Error (what I personally favor). Said single user systems out there still have groups, and all the code out there that can talk to the controller should/does support authentication.
The general feeling is that this is feels a bit big for 0.2.6.x, though no one came up with a better interim solution.
(If I missed anything in my summary please let me know.)
Ah, I see I had the same thought as Yawning, with respect to the control socket. I tried to write a patch for that, which takes advantage of the warning we emit when ControlPort_set is set without any authentication. Sadly I couldn't find an elegant way to do it, it seems like we'd need to reparse the ControlSocket line again specifically to check if WorldWritable was there. An alternative is adding the warning in options_act_reversible() after configured_ports is set, but that is relatively late in the startup sequence for this.

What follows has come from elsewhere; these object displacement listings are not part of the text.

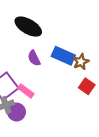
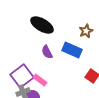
brown star: (81, 62) -> (86, 31), moved

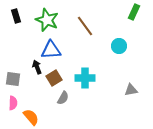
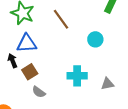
cyan cross: (85, 78) -> (77, 76), moved
gray semicircle: (63, 98) -> (39, 92), turned 96

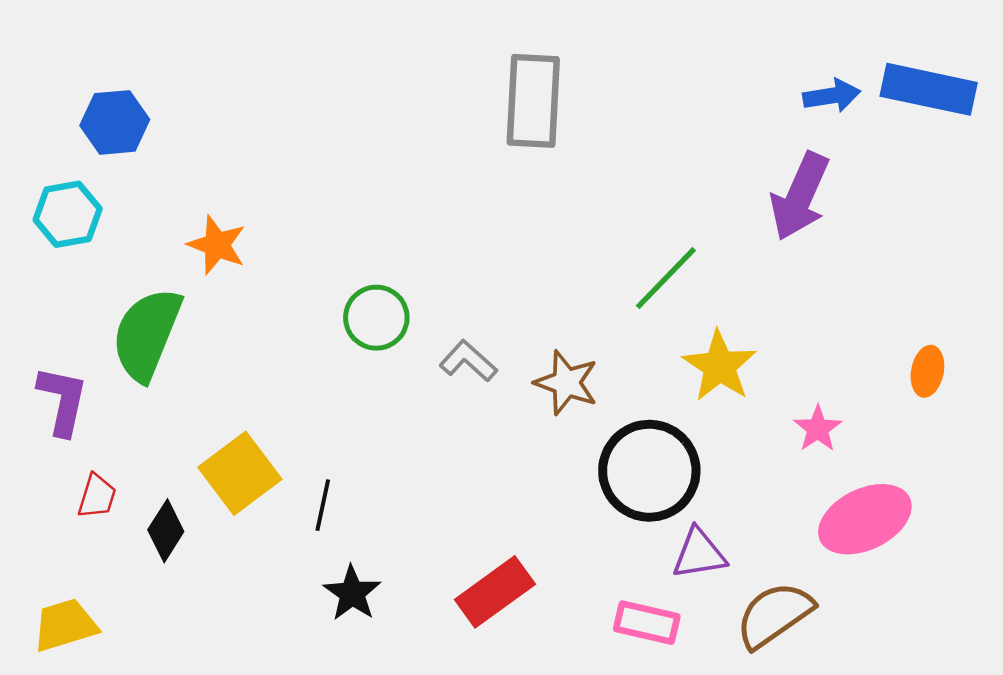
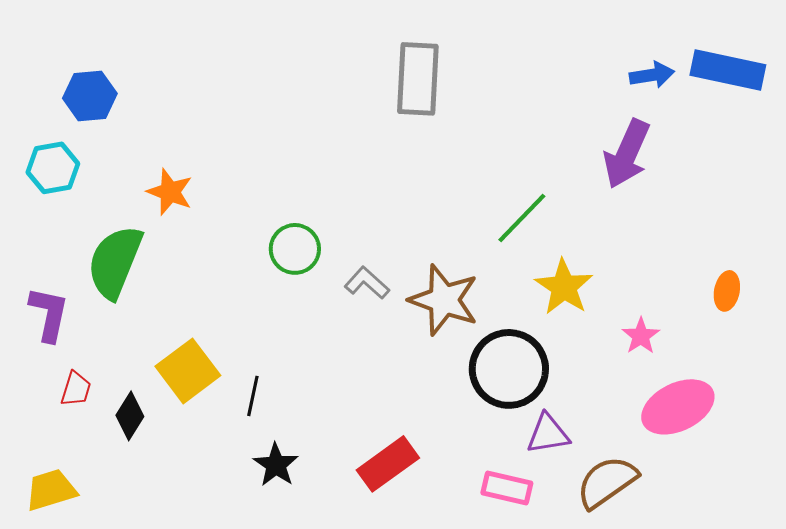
brown star: (566, 383) -> (444, 300), size x1.4

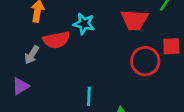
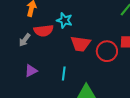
red trapezoid: (135, 20) -> (80, 44), moved
purple triangle: (21, 86) -> (31, 71), moved

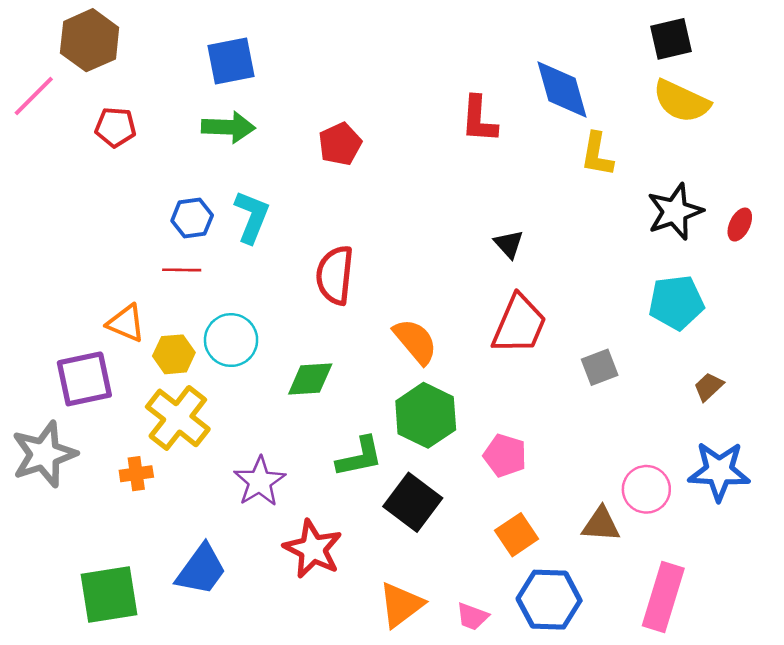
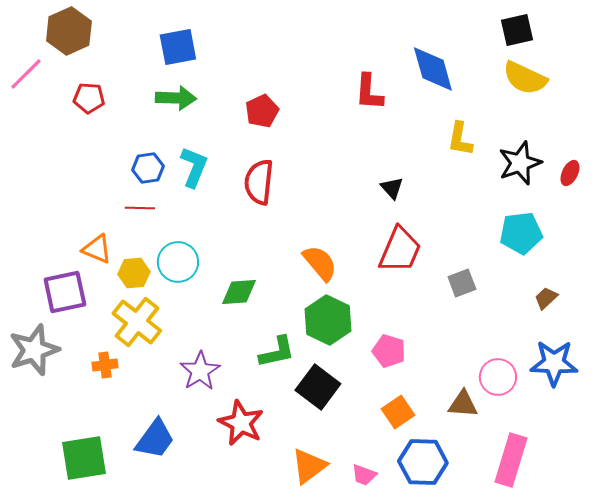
yellow L-shape: (597, 154) -> (460, 139), moved
red semicircle: (335, 275) -> (259, 182), moved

It's tested and it works, with a minor tweak. Overall, it does seem a little large, but it's not very intrusive. I think if there is an easy way to add a warning when the control socket is world readable, then it will be beneficial to merge this. If adding the warning is too difficult, then I think no merge.
And, with that, I've pushed a branch, bug15220_026_sysrqb, it has two additional commits. The first (5ce5527823) has the minor fix. The second (61dcd926aa8) is an ugly attempt to provide a warning. I hope there is a better way to do it.